More than 100 mine and UXO victims gathered in Siem Reap yesterday to welcome the arrival of a new international treaty that bans the use, production and stockpiling of cluster munitions – and to urge Cambodia to join.

The UN-sponsored Cluster Munitions Convention became binding law Sunday in the 30 countries that ratified it six months ago. Eight more have ratified it since. Though Cambodian government officials have long promised to sign the treaty, they continue to insist that they need more time to study how joining may affect national security.

Contacted yesterday, Council of Ministers Secretary of State Prak Sokhonn said the government’s position had not changed and offered no indication of when Cambodia might sign.

Convention campaigners say Cambodia, as one of the most heavily cluster-bombed countries in the world, has a moral and practical obligation to sign. NGOs and aid agencies say a decision to ratify could free up additional money from abroad to help victims and clear contaminated land.

Of the 26 million cluster bomblets the US dropped on Cambodia during the US war in Vietnam, Handicap International estimates that up to 7.8 million failed to explode on impact.

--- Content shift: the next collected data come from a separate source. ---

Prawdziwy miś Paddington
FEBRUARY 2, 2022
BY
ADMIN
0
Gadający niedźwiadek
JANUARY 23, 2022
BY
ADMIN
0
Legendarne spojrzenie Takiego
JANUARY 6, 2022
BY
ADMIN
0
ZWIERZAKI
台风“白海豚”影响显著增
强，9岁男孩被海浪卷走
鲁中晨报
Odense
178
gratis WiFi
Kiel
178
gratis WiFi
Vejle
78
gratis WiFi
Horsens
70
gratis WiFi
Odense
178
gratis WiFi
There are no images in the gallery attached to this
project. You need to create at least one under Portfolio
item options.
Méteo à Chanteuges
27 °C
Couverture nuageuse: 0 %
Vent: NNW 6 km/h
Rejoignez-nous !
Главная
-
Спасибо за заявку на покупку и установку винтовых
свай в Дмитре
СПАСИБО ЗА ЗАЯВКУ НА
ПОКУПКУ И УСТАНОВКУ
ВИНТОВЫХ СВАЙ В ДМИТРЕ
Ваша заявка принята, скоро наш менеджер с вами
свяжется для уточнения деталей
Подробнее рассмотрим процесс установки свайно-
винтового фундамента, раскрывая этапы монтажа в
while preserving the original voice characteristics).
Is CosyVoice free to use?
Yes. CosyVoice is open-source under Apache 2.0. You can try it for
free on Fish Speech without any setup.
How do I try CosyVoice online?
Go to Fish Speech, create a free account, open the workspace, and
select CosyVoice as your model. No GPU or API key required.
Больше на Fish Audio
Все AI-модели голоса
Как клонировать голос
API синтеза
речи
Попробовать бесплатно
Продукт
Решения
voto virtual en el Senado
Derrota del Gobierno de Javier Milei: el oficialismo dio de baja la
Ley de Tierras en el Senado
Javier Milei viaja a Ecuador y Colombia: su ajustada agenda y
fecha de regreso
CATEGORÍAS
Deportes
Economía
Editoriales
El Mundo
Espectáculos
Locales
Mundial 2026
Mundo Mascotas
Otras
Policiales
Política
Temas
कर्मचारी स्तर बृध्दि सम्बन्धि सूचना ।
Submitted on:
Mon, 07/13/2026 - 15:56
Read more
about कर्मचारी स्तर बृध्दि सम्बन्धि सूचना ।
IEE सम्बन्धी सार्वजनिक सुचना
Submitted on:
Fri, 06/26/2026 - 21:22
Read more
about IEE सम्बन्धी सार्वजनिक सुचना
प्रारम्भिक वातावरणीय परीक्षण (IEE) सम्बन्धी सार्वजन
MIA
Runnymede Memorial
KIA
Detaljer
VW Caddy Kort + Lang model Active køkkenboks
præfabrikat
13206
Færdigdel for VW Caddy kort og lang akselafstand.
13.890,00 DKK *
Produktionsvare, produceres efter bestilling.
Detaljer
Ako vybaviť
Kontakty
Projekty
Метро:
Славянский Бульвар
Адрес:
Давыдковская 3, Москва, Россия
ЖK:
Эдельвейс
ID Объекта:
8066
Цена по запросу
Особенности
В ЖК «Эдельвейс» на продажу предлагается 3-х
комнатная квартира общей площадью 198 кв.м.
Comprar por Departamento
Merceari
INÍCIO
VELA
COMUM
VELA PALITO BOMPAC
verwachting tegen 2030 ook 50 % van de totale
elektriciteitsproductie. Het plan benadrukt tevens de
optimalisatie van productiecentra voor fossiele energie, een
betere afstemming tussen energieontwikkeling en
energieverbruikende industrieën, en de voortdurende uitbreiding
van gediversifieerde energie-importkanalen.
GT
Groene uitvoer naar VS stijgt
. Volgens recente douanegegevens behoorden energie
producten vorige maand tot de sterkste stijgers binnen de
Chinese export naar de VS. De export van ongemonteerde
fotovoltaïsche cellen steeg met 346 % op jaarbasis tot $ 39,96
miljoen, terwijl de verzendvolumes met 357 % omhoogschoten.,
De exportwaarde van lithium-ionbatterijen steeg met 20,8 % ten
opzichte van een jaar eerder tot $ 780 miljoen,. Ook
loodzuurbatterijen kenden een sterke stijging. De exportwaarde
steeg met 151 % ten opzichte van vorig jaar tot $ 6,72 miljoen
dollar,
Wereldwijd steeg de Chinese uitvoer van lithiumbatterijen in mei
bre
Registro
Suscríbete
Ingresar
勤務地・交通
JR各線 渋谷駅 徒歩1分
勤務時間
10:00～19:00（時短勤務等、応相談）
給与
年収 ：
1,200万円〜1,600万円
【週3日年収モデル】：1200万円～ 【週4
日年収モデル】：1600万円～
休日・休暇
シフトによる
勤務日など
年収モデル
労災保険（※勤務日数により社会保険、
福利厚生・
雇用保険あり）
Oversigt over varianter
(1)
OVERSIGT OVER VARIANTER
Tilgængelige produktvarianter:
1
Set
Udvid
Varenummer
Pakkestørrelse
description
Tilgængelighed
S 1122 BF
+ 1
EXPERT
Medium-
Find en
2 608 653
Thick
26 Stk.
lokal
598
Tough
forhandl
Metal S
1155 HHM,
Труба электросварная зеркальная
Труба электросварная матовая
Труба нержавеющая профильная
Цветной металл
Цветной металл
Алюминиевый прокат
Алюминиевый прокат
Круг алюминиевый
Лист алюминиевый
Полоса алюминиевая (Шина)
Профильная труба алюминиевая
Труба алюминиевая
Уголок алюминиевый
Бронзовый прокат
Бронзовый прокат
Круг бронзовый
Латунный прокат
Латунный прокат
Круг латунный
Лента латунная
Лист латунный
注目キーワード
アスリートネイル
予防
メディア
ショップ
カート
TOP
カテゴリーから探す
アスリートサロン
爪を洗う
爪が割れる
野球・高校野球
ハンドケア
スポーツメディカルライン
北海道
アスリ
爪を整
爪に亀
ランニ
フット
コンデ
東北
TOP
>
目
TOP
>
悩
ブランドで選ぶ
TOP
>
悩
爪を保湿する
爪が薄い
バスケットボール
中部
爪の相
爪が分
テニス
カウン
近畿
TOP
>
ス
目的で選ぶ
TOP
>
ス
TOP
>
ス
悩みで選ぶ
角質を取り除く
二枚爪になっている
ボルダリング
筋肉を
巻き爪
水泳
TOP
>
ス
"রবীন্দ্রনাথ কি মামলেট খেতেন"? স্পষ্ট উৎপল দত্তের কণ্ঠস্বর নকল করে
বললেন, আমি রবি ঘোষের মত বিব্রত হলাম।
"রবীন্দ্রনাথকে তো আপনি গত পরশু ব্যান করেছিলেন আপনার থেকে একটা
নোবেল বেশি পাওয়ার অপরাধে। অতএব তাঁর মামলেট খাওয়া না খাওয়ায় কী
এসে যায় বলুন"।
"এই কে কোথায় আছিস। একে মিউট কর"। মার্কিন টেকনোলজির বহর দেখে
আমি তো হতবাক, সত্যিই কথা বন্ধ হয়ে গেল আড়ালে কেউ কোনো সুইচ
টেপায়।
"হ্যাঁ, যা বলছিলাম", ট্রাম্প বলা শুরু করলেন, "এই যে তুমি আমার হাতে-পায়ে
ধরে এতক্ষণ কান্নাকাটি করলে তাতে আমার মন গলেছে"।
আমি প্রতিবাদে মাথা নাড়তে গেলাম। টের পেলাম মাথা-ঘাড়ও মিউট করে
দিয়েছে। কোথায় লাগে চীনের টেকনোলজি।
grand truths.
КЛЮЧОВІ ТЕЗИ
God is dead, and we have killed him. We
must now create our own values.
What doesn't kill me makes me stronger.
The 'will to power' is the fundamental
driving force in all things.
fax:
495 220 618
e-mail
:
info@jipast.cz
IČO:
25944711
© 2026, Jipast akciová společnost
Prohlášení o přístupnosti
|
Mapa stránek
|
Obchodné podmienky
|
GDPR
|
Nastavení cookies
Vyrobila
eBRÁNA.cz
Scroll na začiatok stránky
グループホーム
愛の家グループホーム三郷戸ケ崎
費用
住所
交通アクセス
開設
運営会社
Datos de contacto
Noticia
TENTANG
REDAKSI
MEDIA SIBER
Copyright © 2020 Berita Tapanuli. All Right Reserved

According to the Cambodian Mine Action Center, those bomblets have killed or injured 180 people since 1998.

Along with survivors, several NGOs and religious groups convened on Siem Reap yesterday to celebrate the convention’s taking effect, more than three years after 49 countries set the drafting of the treaty in motion in Oslo, Norway. Denise Coghlan, head of Jesuit Refugee Services and one of the event’s organizers, said they were also looking to add to the 400,000 signatures already collected on a petition urging Cambodia to sign.

By holding the event in Siem Reap, she said, campaigners hope to catch the attention of tourists, who can spread the word of their efforts abroad. They are planning a second event in Phnom Penh for October, a month before state parties are set to meet in Laos.

“We’re hoping they’ll be ready to sign in October,” she said.